Time being the limited resource that it is, it took a little while to wrap up, but BenchPress is now open source.
BenchPress is intended to be able to be able to represent many different types of payloads via simple JSON configuration, but the project is still new and it doesn’t (yet) have a lot of flexibility in terms of what users can do with the existing task definition language. Fortunately, it’s pretty straightforward to make your own custom task types, so in this post I’ll show how to make a “hello world” custom task type. You can also check out the sample code on GitHub.
BenchPress basics
The basic structure of the JSON you submit to the job controller is simple.

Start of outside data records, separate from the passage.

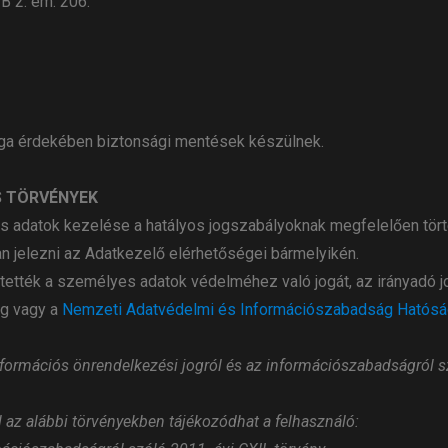
B 2. em. 206.
ága érdekében biztonsági mentések készülnek.
S TÖRVÉNYEK
s adatok kezelése a hatályos jogszabályoknak megfelelően tör
an jelezni az Adatkezelő elérhetőségei bármelyikén.
ették a személyes adatok védelméhez való jogát, az irányadó jog
ág vagy a
Nemzeti Adatvédelmi és Információszabadság Hatós
formációs önrendelkezési jogról és az információszabadságról sz
az alábbi törvényekben tájékozódhat a felhasználó:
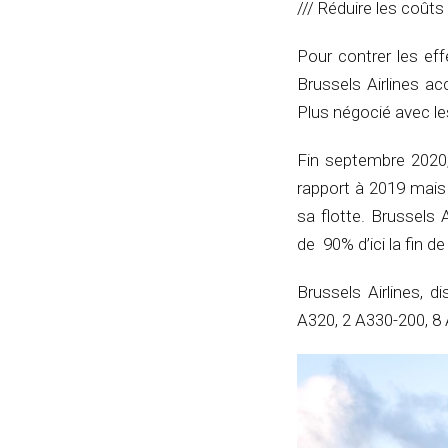
/// Réduire les coûts 
Pour contrer les eff
Brussels Airlines a
Plus négocié avec le
Fin septembre 2020,
rapport à 2019 mais 
sa flotte. Brussels 
de 90% d’ici la fin d
Brussels Airlines, 
A320, 2 A330-200, 8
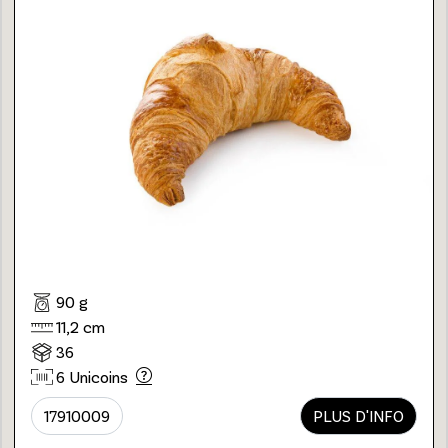
90 g
11,2 cm
36
6 Unicoins
17910009
PLUS D'INFO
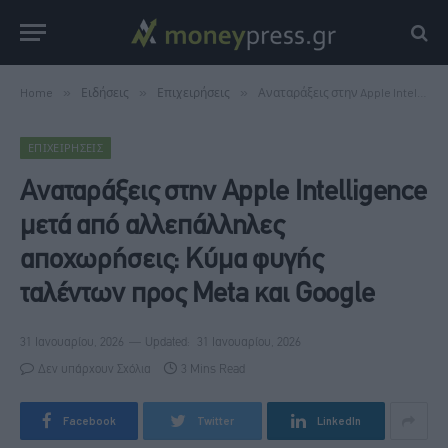
Home
»
Ειδήσεις
»
Επιχειρήσεις
»
Αναταράξεις στην Apple Intelligence μετά από αλλεπάλληλες αποχωρήσεις: Κύμα φυγής ταλέντων προς Meta και Google
ΕΠΙΧΕΙΡΉΣΕΙΣ
Αναταράξεις στην Apple Intelligence
μετά από αλλεπάλληλες
αποχωρήσεις: Κύμα φυγής
ταλέντων προς Meta και Google
31 Ιανουαρίου, 2026
Updated:
31 Ιανουαρίου, 2026
Δεν υπάρχουν Σχόλια
3 Mins Read
Facebook
Twitter
LinkedIn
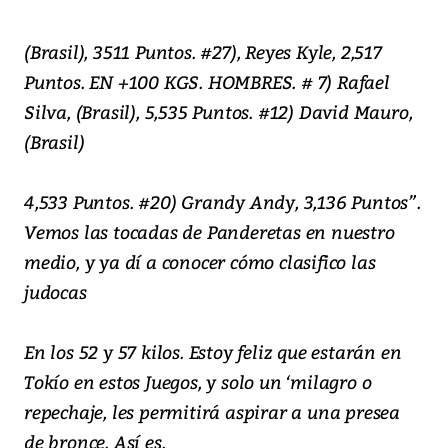
(Brasil), 3511 Puntos. #27), Reyes Kyle, 2,517
Puntos. EN +100 KGS. HOMBRES. # 7) Rafael
Silva, (Brasil), 5,535 Puntos. #12) David Mauro,
(Brasil)
4,533 Puntos. #20) Grandy Andy, 3,136 Puntos”.
Vemos las tocadas de Panderetas en nuestro
medio, y ya dí a conocer cómo clasifico las
judocas
En los 52 y 57 kilos. Estoy feliz que estarán en
Tokío en estos Juegos, y solo un ‘milagro o
repechaje, les permitirá aspirar a una presea
de bronce. Así es.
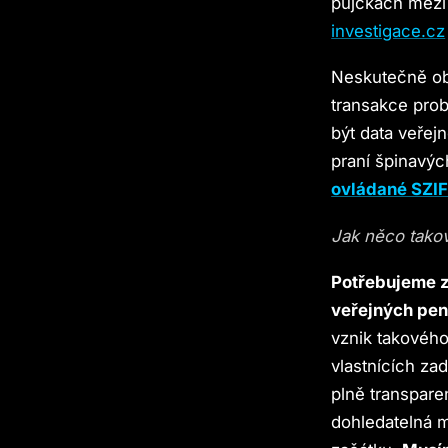
půjčkách mezi 
investigace.cz
Neskutečně obtí
transakce pro
být data veřej
praní špinavýc
ovládané SZI
Jak něco takov
Potřebujeme z
veřejných pen
vznik takového
vlastnících z
plně transpare
dohledatelná m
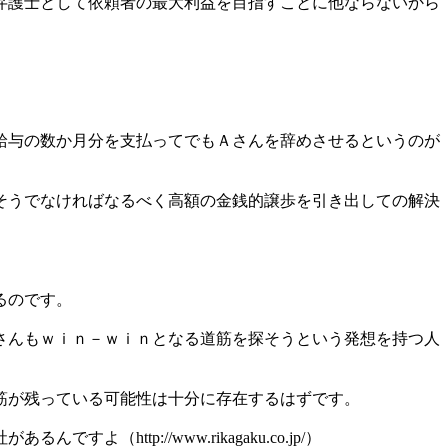
弁護士として依頼者の最大利益を目指すことに他ならないから
給与の数か月分を支払ってでもＡさんを辞めさせるというのが
そうでなければなるべく高額の金銭的譲歩を引き出しての解決
るのです。
さんもｗｉｎ－ｗｉｎとなる道筋を探そうという発想を持つ人
筋が残っている可能性は十分に存在するはずです。
tp://www.rikagaku.co.jp/）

{ "task": { "type": "HELLO-WORLD", "config": { # whatever you want } } }
The config
can be any JSON you wamt for your task type. The type
is a semi-magical string that is used to identify a few classes that comprise a specific type of task; you’ll see how that string is used later.
TaskFactory and friends
I’ll go from the bottom up to explain the task execution structure. There are two types of nodes in BenchPress: worker
and controller
. Typically there is only one controller, but theoretically there could be many if you want. A job is submitted to the controller, which splits its sole task among the available workers. Each worker gets its own partition of the overall work.

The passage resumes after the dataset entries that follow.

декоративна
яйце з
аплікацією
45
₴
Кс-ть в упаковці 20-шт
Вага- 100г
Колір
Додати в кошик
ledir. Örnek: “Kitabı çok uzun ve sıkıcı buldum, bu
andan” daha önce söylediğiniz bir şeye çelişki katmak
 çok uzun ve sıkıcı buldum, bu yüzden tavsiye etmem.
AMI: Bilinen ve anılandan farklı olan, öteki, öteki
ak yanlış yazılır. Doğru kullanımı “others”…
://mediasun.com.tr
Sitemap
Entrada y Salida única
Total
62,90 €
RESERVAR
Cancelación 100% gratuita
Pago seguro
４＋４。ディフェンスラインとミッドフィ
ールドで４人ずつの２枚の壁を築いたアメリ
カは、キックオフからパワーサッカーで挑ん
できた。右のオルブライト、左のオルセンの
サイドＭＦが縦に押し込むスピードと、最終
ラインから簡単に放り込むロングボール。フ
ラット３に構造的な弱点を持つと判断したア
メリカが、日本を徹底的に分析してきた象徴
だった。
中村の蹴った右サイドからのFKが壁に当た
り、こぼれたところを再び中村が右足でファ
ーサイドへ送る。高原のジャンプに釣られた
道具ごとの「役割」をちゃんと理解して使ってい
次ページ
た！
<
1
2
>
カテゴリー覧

Fundamentally, the work that a worker does is just a collection of Runnable
instances. The Runnables are made on each worker by a TaskFactory
instance. This is the relevant method of the TaskFactory interface:
Collection<Runnable> getRunnables(UUID jobId, int partitionId, UUID workerId, TaskProgressClient taskProgressClient, AtomicInteger reportSequenceCounter) throws IOException;
The method parameters represent the generic information available to every task — its parent job id, the id of the worker it’s running on, and some necessities for reporting progress back to the controller. In order to keep TaskFactory simple, the work of creating a TaskFactory has been pushed off to another interface, the TaskFactoryFactory
(which is sure to drive Joel Spolsky nuts). The TaskFactoryFactory’s job is to create a TaskFactory given the JSON config, so its sole method is simply this:
TaskFactory getTaskFactory(ObjectReader objectReader, JsonNode configNode) throws IOException;
It’s up to you to read whatever you want out of the JSON and construct your flavor of TaskFactory.
TaskPartitioner
The JSON here is the JSON pertaining to one individual worker’s partition of the overall work. Since the task JSON is specific to each task type, the code to split up the original task into the per-worker partitions must necessarily be provided by the task type as well. So, we have the TaskPartitioner
interface:
List<Partition> partition(UUID jobId, int workers, String progressUrl, String finishedUrl, ObjectReader objectReader, JsonNode configNode, ObjectWriter objectWriter) throws IOException;
The workers
param is how many workers the task should be split for. The two URLs are needed to create a Partition, and the ObjectReader, JsonNode and ObjectWriter params let the implementation deserialize its configuration info, split as desired, and re-serialize.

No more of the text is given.